**What to produce:** Take each line below that has "Favorites" and copy it.

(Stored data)
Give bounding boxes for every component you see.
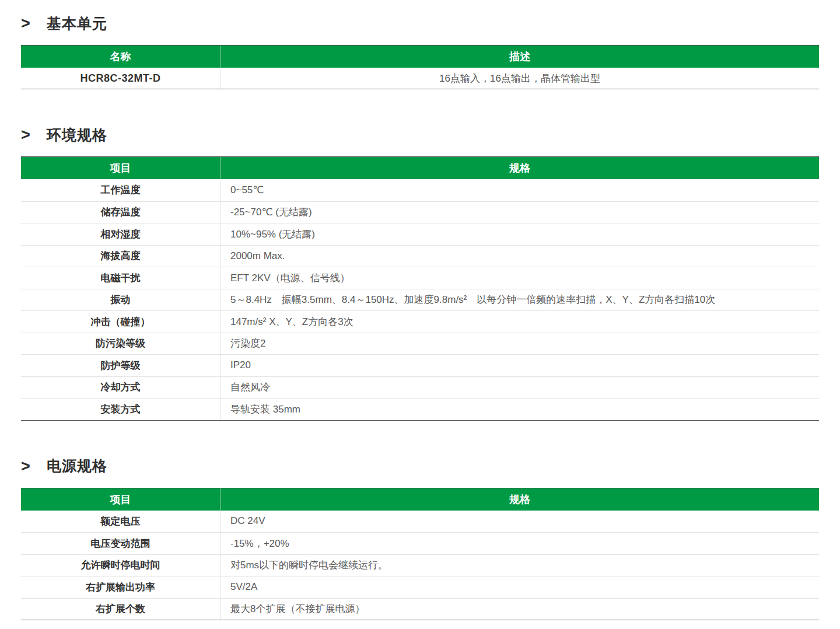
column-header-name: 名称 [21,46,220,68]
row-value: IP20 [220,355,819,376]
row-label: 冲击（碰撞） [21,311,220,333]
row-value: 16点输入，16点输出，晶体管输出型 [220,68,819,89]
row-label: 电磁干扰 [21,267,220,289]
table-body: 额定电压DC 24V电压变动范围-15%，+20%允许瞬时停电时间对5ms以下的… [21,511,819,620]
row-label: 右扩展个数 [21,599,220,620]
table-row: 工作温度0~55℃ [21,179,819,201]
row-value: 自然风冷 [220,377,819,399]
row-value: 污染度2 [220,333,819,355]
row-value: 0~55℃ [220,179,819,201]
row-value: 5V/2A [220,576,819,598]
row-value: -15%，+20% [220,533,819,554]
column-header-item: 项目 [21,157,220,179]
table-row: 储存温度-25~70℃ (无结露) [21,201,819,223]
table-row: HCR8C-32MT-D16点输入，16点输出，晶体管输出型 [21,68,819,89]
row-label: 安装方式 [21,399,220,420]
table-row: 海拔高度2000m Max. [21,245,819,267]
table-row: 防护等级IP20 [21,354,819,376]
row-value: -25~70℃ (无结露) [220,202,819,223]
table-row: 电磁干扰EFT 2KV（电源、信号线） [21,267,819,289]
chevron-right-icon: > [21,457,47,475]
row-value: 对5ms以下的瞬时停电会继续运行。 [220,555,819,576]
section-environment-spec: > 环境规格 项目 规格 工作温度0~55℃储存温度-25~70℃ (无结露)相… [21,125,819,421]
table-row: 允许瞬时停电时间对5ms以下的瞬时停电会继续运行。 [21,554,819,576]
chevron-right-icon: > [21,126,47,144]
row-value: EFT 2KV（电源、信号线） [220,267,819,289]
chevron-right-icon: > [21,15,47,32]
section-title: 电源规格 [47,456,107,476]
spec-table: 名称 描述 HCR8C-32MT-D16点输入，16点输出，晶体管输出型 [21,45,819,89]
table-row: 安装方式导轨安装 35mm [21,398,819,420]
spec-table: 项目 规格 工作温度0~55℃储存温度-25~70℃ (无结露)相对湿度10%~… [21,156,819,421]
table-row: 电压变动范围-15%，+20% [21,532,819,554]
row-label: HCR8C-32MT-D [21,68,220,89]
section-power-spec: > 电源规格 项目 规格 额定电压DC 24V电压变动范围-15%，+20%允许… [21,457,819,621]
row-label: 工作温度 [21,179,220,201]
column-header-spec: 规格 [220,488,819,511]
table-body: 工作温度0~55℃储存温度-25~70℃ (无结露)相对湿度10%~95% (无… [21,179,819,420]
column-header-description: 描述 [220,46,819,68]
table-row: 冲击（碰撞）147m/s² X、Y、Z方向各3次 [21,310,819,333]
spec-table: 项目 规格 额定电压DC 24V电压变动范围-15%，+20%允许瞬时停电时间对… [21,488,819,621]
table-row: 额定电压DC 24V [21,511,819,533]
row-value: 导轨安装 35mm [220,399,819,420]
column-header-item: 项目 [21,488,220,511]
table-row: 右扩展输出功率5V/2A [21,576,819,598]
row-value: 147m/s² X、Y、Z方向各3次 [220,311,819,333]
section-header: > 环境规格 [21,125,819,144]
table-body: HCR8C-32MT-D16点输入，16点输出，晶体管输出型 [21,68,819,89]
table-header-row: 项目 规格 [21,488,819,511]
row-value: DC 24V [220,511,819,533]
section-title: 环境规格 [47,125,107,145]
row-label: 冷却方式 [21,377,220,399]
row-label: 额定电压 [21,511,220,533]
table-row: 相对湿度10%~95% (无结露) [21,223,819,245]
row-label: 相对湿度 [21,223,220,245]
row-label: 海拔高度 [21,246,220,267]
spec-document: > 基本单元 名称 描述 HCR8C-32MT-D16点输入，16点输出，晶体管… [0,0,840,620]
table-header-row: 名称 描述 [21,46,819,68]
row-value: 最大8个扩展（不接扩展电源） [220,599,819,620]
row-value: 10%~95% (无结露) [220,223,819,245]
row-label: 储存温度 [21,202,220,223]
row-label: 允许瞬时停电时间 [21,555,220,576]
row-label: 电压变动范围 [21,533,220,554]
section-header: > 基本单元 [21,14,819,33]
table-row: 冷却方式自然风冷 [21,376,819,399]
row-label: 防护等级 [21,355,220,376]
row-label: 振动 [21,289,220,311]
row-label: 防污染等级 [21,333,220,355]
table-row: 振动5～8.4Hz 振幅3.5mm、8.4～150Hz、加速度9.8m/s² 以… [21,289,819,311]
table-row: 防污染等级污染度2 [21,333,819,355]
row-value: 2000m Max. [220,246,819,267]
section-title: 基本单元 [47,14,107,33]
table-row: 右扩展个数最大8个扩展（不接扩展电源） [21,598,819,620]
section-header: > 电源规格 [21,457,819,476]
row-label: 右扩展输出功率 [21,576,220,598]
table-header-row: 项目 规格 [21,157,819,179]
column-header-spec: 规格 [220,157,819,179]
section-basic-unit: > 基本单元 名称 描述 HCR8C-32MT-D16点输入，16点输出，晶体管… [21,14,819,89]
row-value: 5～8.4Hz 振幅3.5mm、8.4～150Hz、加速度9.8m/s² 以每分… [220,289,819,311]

--

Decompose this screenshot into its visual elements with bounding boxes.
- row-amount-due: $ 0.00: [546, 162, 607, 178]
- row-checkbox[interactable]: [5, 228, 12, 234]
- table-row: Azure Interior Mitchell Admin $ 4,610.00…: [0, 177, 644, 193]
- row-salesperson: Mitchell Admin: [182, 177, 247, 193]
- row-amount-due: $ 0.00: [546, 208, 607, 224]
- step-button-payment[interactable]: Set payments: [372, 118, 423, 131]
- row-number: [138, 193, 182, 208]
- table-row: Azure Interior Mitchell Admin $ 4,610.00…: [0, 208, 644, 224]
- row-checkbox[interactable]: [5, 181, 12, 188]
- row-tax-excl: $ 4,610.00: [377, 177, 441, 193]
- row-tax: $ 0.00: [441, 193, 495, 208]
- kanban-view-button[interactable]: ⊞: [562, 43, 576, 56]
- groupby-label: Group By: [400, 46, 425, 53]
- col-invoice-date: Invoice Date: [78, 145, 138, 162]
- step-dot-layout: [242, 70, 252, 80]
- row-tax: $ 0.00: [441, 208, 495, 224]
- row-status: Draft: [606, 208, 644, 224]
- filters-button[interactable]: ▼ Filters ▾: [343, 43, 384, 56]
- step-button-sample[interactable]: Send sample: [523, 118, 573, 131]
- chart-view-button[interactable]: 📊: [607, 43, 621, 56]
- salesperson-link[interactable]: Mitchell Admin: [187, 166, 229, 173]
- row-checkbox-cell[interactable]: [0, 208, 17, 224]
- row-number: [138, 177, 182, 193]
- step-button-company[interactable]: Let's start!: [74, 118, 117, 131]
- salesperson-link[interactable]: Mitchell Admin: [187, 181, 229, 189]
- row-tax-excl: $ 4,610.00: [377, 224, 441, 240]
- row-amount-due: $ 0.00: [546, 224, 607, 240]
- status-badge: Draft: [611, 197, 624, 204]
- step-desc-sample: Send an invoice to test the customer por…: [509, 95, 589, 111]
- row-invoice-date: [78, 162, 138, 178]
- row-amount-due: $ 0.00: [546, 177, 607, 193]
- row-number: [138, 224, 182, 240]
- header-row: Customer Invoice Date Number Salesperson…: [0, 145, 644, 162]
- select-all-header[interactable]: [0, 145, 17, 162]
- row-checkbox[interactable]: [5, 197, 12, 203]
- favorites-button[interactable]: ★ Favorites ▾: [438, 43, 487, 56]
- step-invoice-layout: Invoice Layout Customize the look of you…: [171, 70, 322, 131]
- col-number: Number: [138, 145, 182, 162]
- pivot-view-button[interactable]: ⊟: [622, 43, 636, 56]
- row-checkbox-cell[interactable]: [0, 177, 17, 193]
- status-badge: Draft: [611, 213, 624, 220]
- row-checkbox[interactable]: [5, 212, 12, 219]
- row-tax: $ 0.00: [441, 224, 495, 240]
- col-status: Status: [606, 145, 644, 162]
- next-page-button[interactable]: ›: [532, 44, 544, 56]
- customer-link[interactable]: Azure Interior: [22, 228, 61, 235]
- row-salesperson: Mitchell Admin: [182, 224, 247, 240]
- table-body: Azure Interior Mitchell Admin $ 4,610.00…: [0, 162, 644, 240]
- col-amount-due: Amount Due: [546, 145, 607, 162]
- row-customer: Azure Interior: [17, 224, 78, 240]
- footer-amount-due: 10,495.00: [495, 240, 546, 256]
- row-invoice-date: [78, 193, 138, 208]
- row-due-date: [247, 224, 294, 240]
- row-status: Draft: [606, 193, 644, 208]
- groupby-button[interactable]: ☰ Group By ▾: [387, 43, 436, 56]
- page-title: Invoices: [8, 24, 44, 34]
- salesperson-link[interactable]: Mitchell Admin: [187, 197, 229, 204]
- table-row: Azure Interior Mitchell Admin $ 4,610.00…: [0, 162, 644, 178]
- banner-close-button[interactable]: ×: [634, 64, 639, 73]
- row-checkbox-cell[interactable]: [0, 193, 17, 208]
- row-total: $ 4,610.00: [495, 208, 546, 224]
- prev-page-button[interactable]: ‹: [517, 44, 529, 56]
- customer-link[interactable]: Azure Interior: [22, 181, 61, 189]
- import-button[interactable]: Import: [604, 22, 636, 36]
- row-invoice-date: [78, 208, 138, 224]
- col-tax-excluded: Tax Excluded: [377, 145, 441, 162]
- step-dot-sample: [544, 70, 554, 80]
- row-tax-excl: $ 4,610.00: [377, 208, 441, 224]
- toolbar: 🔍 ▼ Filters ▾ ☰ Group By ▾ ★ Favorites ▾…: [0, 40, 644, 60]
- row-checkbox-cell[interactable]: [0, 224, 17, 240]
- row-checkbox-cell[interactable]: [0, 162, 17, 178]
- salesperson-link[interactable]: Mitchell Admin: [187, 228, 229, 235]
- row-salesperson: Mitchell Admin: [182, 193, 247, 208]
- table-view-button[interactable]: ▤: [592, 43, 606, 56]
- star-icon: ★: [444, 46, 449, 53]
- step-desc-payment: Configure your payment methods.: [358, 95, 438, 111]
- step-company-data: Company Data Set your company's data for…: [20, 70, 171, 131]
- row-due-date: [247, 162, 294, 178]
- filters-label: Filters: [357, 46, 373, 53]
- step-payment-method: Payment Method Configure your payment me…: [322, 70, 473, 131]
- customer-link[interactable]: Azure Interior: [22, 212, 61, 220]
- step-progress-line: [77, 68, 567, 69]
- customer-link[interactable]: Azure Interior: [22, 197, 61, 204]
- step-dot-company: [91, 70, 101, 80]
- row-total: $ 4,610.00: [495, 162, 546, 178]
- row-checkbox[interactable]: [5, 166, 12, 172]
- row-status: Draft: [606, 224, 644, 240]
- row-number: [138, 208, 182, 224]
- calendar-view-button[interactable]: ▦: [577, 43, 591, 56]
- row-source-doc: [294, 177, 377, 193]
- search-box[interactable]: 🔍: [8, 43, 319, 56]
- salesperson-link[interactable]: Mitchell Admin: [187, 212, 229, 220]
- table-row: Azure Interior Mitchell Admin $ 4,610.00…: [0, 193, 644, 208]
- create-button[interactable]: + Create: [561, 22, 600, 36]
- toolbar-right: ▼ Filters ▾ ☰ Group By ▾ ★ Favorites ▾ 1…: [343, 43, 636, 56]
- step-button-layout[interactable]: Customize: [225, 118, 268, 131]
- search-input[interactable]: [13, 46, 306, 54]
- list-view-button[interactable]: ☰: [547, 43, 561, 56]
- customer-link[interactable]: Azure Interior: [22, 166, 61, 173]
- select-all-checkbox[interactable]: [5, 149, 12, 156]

**Solution for this problem:**
- favorites-button[interactable]: ★ Favorites ▾: [438, 43, 487, 56]
- toolbar: 🔍 ▼ Filters ▾ ☰ Group By ▾ ★ Favorites ▾…: [0, 40, 644, 60]
- toolbar-right: ▼ Filters ▾ ☰ Group By ▾ ★ Favorites ▾ 1…: [343, 43, 636, 56]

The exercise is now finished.